12. The apparatus of claim 1, wherein the trigger operation is a memory access operation and each of the one or more operations observed subsequent to the trigger operations are subsequent memory access operations.
13. The apparatus of claim 1, wherein the predictive structure is a prefetching structure.
14. The apparatus of claim 1, comprising pattern history table storage circuitry configured to store a pattern history table, the pattern history table comprising a plurality of entries,
wherein:
the predictive structure is configured to generate the speculative operations based on at least one of the plurality of entries; and
the training circuitry is configured to select one or more entries from amongst the plurality of entries to be stored in the training storage circuitry as the one or more training entries during each of a plurality of training periods.
15. The apparatus of claim 1, wherein the predefined training duration is defined in terms of a number of monitored operations.

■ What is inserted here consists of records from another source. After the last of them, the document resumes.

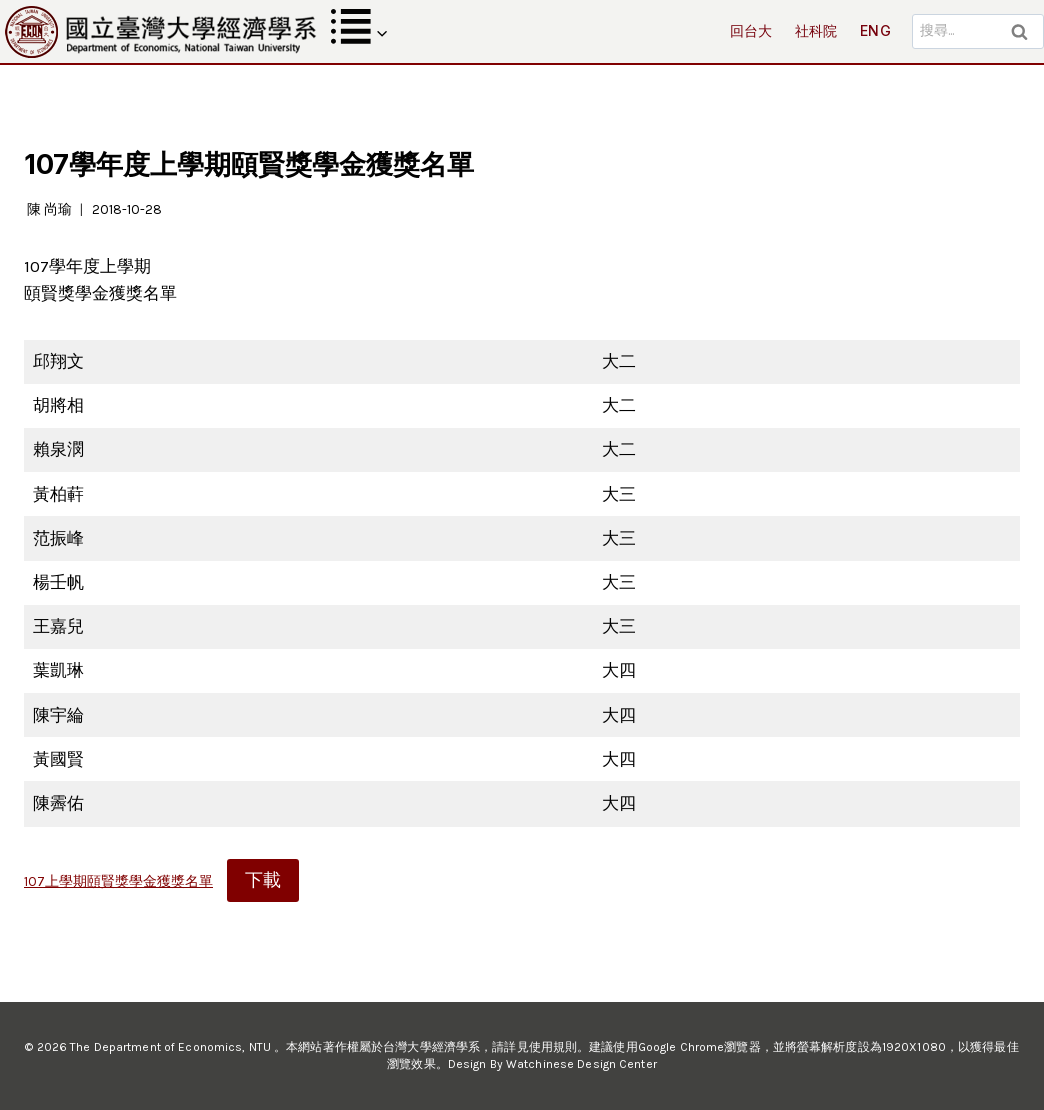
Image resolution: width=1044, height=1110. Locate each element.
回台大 (751, 30)
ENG (875, 30)
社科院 (816, 30)
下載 (263, 880)
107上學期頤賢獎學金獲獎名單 (118, 881)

16. The apparatus of claim 1, wherein updating the training data comprises at least one of:
updating a confidence associated with one of the one or more relationships based on the operations observed subsequent to the trigger operation; and
allocating a new relationship based on the operations observed subsequent to the trigger operation.
17. A system comprising:
the apparatus of claim 1, implemented in at least one packaged chip;
at least one system component; and
a board,
wherein the at least one packaged chip and the at least one system component are assembled on the board.

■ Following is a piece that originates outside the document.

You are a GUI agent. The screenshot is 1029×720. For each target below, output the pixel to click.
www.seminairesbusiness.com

18. A chip-containing product comprising the system of claim 17, wherein the system is assembled on a further board with at least one other product component.
19. A method comprising:
storing one or more training entries, each of the one or more training entries comprising training data indicative of a trigger operation and one or more relationships between the trigger operation and operations observed subsequent to the trigger operation, wherein the training data is suitable to be used for generation of speculative operations by a predictive structure in response to observation of the trigger operation;
monitoring operations during a training period having a predefined training duration, and in response to observation of the trigger operation indicated in a training entry of the one or more training entries, updating the training data in the training entry based on the monitored operations;
maintaining update information associated with each one of the one or more training entries and indicative of whether that one of the one or more training entries has been updated during the training period; and
in response to a determination that the update information associated with a given training entry of the one or more training entries meets a predetermined condition, truncating the training period for the given training entry.
20. A non-transitory computer-readable medium storing computer-readable code for fabrication of an apparatus comprising:
training storage circuitry configured to store one or more training entries, each of the one or more training entries comprising training data indicative of a trigger operation and one or more relationships between the trigger operation and operations observed subsequent to the trigger operation, wherein the training data is suitable to be used for generation of speculative operations by a predictive structure in response to observation of the trigger operation; and
training circuitry configured to monitor operations during a training period having a predefined training duration, and responsive to observation of the trigger operation indicated in a training entry of the one or more training entries, to update the training data in the training entry based on the monitored operations,
wherein:
the training storage circuitry is configured to maintain update information associated with each one of the one or more training entries and indicative of whether that one of the one or more training entries has been updated during the training period; and
the training circuitry is responsive to a determination that the update information associated with a given training entry of the one or more training entries meets a predetermined condition, to truncate the training period for the given training entry.